- Genre: Talk-variety show
- Presented by: Burcu Esmersoy (2015–2016) Ömür Varol (2015) Sinan Çalışkanoğlu (2015–2016)
- Country of origin: Turkey
- Original language: Turkish
- No. of seasons: 1
- No. of episodes: 52

Production
- Production location: Turkey
- Running time: 60 minutes

Original release
- Network: atv
- Release: 21 March 2015 – 7 May 2016

= Elin Oğlu =

Elin Oğlu was a Turkish talk show broadcast on ATV. Based on the original South Korean show Non-Summit, it aired on ATV on Saturday nights at 23:45 Eastern European Time from 21 March 2015 to 7 May 2016.

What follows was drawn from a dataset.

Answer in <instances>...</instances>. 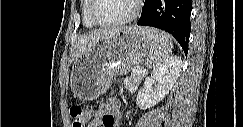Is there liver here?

The show was hosted by leading Turkish television personality Burcu Esmersoy and actor Sinan Çalışkanoğlu.

==Members==

| Country | Name | Birth date | Career |
|---|---|---|---|
| Italy | Danilo Zanna | 15 April 1982 (age 44) | Chef |
| Japan | Masataka Kobayashi | 8 May 1986 (age 40) | Translator |
| Russia | Andrey Polyanin | 27 April 1987 (age 39) | Model |
| Slovakia | Emrach Uskovski | 7 July 1992 (age 34) | Model |
| South Korea | Chaby Han (Çabi) / Han Chang-yub | 15 June 1992 (age 34) | Law |
| Spain | Manuel Reina | 24 August 1972 (age 53) | Dancer |
| United Kingdom | Robbie-Lee Valentine | 21 February 1984 (age 42) | Public Relations |
| United States | Antonio J. Stokes | 23 August 1978 (age 47) | Teacher |

==Past members==

| Country | Name | Birth date | Career |
|---|---|---|---|
| Senegal | Medoune Niang | 14 December 1984 (age 41) | Model |
| United States | Allen Hulsey | 8 February 1985 (age 41) | Singer |
| Poland | Monika Bulanda | 13 April 1983 (age 43) | Singer |

==Similar Shows==
===Korean shows===

Non-Summit is the original show.
 In 2015, a Non-Summit spin-off with the same actors aired.

===Turkish franchise===
In 2014, ATV purchased the rights for a Turkish adaptation of Non-Summit, titled Elin Oğlu, which premiered on 21 March 2015.

===Chinese franchises===

In 2015, Jiangsu Television purchased the rights for a Chinese adaptation of Non-Summit, titled A Bright World (世界青年说), which premiered on 16 April 2015.

Informal Talks (非正式会谈) is a Chinese adaptation of Non-Summit, broadcast on Hubei Television. It began its second season in December, 2015.